--- Supplied records Enclosed Below ---
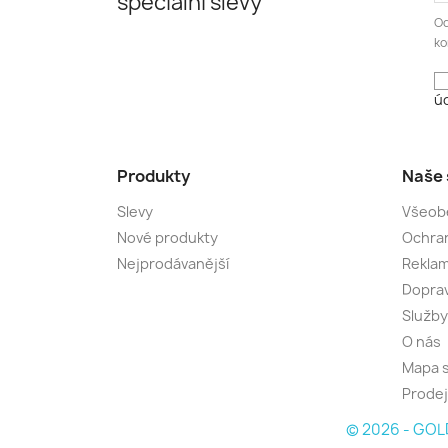
speciální slevy
Od
ko
úd
Produkty
Naše 
Slevy
Všeob
Nové produkty
Ochran
Nejprodávanější
Rekla
Dopra
Služby
O nás
Mapa 
Prode
© 2026 - GOLD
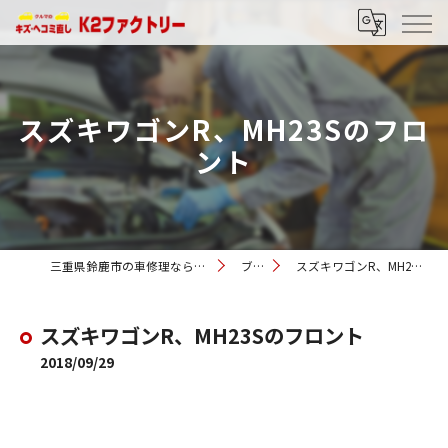
スズキワゴンR、MH23Sのフロ
ント
三重県鈴鹿市の車修理ならK2ファクトリー
ブログ
スズキワゴンR、MH23Sのフロント
スズキワゴンR、MH23Sのフロント
2018/09/29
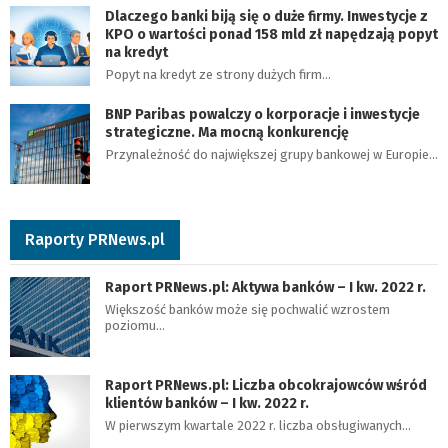
Dlaczego banki biją się o duże firmy. Inwestycje z
KPO o wartości ponad 158 mld zł napędzają popyt
na kredyt
Popyt na kredyt ze strony dużych firm…
BNP Paribas powalczy o korporacje i inwestycje
strategiczne. Ma mocną konkurencję
Przynależność do największej grupy bankowej w Europie…
Raporty PRNews.pl
Raport PRNews.pl: Aktywa banków – I kw. 2022 r.
Większość banków może się pochwalić wzrostem
poziomu…
Raport PRNews.pl: Liczba obcokrajowców wśród
klientów banków – I kw. 2022 r.
W pierwszym kwartale 2022 r. liczba obsługiwanych…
--- End of Enclosed Supplied records ---
- Aim of the task:
The copy you produce must repeat all the entries exactly and contain no pictures.

- Expected answer:
speciální slevy
Od
ko
úd
Produkty
Naše 
Slevy
Všeob
Nové produkty
Ochran
Nejprodávanější
Rekla
Dopra
Služby
O nás
Mapa 
Prode
© 2026 - GOLD
スズキワゴンR、MH23Sのフロ
ント
三重県鈴鹿市の車修理ならK2ファクトリー
ブログ
スズキワゴンR、MH23Sのフロント
スズキワゴンR、MH23Sのフロント
2018/09/29
Dlaczego banki biją się o duże firmy. Inwestycje z
KPO o wartości ponad 158 mld zł napędzają popyt
na kredyt
Popyt na kredyt ze strony dużych firm…
BNP Paribas powalczy o korporacje i inwestycje
strategiczne. Ma mocną konkurencję
Przynależność do największej grupy bankowej w Europie…
Raporty PRNews.pl
Raport PRNews.pl: Aktywa banków – I kw. 2022 r.
Większość banków może się pochwalić wzrostem
poziomu…
Raport PRNews.pl: Liczba obcokrajowców wśród
klientów banków – I kw. 2022 r.
W pierwszym kwartale 2022 r. liczba obsługiwanych…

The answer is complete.